Doll—human and super human-sized Catrinas, playful skeletons, began adorning the sidewalks in front of businesses and homes as Oaxaca filled up with tourists. Dressed in elegant outfits from the turn of the 20th century with elaborately made-up faces, these Catrina ladies and sometimes men, remind us to embrace passionate lives while also remaining close to those we’ve loved and lost. Death is not to be feared, the Catrinas declare. We are all dancing with death, the part of life that gives it meaning. When I turned 60, it hit me hard that “someday” was no longer a given. Of course, it never was, but 60 smashed the point home. I came to live in Oaxaca to learn Spanish, a bucket list item made all the more urgent as soon as our government started putting children in cages. I planned to volunteer at the border, but thought if I could learn Spanish first, I’d be more helpful.
The already colorful streets of Oaxaca were made more so with new murals painted with neon skulls and joyful skeletons. Flower-, candle-, and portrait-filled altars—ofrendas—appeared on sidewalks and in the patios of public and private spaces. The altars offer gifts the deceased loved like mezcal, cigars, chocolate and favorite fruits. Welcome home, the altars say, we miss you and look forward to your visit.

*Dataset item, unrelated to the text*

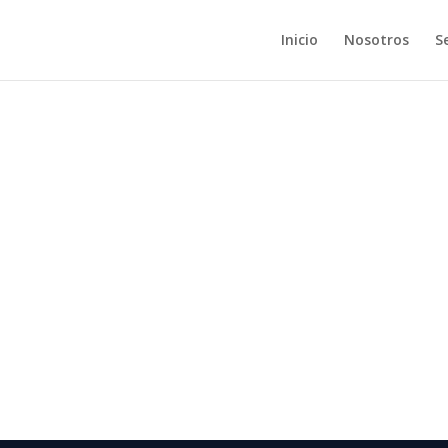
Inicio
Nosotros
Se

The days long celebration of Día de Muertos had begun. There are two main days, the first remembering children who have died, the next day, adults. Before these two days, though, there are days to honor those who have died violently, or in accidents, or by their own hand. I don’t know which day would make sense to celebrate my former husband, Jimmy.
My Spanish language school took us on a trip to a farm where they grow the flowers, the cempasuchil or flor de muerto, marigolds in English, and the Cresta de Gallo, or Cock’s Comb, used to adorn the altars and skeletons. Brilliant orange, red, pink, purple, and yellow blossoms blanketed the valley and we ate empanadas cooked by skilled ladies on charcoal grills under the few farm trees, and they were the best I’d eaten so far. The petals from the flowers were to be scattered in front of the ofrendas creating paths to guide the deceased home. Could my New York City boy find his way to Oaxaca? Would the unfamiliar still make him stop and turn around?
Every Monday, we rotated teachers and new students arrived daily, but mostly on Mondays, too. One Monday, I met Patrick, Pato in Spanish, which is also the word for duck, as in quack, not Watch out! and I laughed a bit with this first campanero who was about my age, not less than half like my previous classmates. He and his wife Cindy, who was in a more advanced class, were here to explore Oaxaca and work on their Spanish and though Pato is a pilot, he told our grammar teacher Juan and I that he also owned a Christmas tree farm outside of Houston where he and Cindy lived and all of his workers were Mexican, as were many of the members of their church. I’ve lived in New York City for 35 years. I heard Houston, church, Mexican workers, and thought . . . know who he voted for. . . we’ll have nothing in common.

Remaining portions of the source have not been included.